[Opening Material provided section]
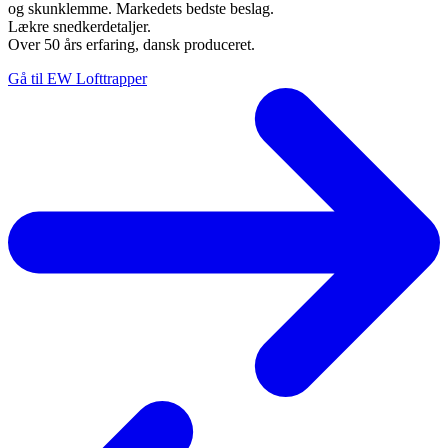
og skunklemme. Markedets bedste beslag.
Lækre snedkerdetaljer.
Over 50 års erfaring, dansk produceret.
Gå til EW Lofttrapper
[Closing Material provided section]
When you write out the material again, keep every word exact and omit the pictures.

Task response –
og skunklemme. Markedets bedste beslag.
Lækre snedkerdetaljer.
Over 50 års erfaring, dansk produceret.
Gå til EW Lofttrapper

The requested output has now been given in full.